Items listed in a dataset →
+++++

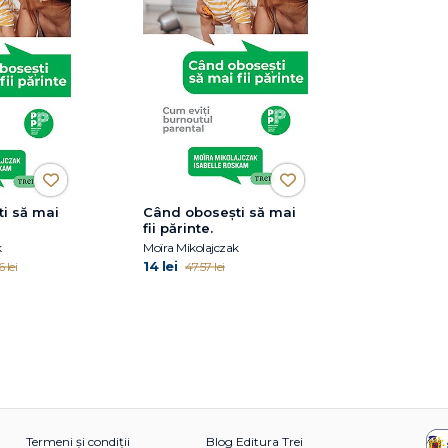
i să mai
Când obosești să mai
fii părinte.
k
Moïra Mikolajczak
14 lei
 lei
47.57 lei
Termeni și condiții
Blog Editura Trei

+++++

Your task →
Beginning with the line that contains "fii părinte.", repeat every line through the end of the records and nothing more.

Written response →
fii părinte.
k
Moïra Mikolajczak
14 lei
 lei
47.57 lei
Termeni și condiții
Blog Editura Trei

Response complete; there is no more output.